Members in the Media
From: The New Yorker

Open-Sourcing a Treatment for Cancer

The New Yorker:

Elana Simon was given a diagnosis of a rare form of liver cancer at the age of twelve. Six years later, a few months shy of her high-school graduation, she is not only a survivor but a certified cancer researcher: today, she published an article about her disease, fibrolamellar hepatocellular carcinoma, in Science, one of the world’s most important scientific journals.

One of the unique issues that Simon and others with extremely rare illnesses face is that there’s often not enough data to know exactly how to treat them. There are approximately two hundred and thirty thousand new cases of prostate cancer each year in the United States, compared to roughly two hundred new cases of fibrolamellar. This means that doctors know far less about the progression of rare diseases—and, because there are so few cases, they are often misdiagnosed. Meanwhile, drugs for rare diseases are often more difficult to develop, because sample sizes for experimental trials are necessarily smaller.
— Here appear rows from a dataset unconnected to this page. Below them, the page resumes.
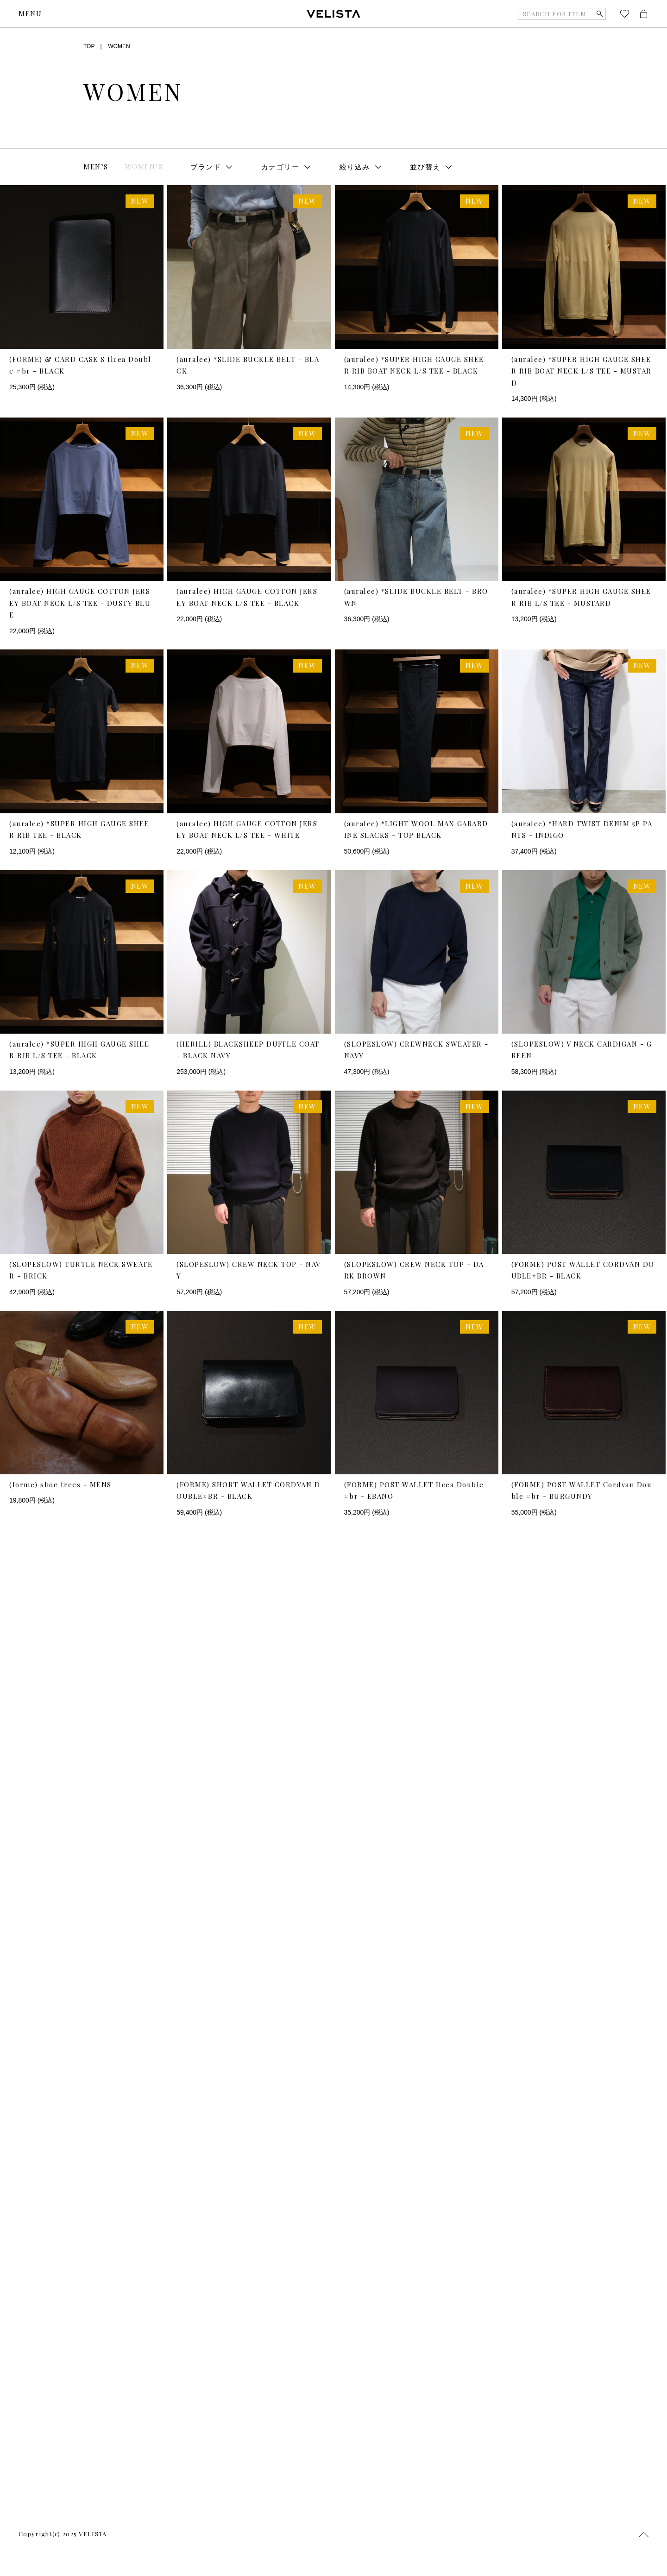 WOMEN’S (144, 166)
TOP (88, 46)
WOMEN (119, 46)
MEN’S (95, 166)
As Simon put it to me over the phone earlier today, patients usually freely surrender their tissue and information to hospitals, but why should they? “It’s their information, it’s their health, so they should have the right to do with it what they want,” she said. Perhaps the best thing patients can do is to give their data away for free to work, bit by bit, toward a cure. The open-access movement has worked for software and genetics; it can work for medicine, too.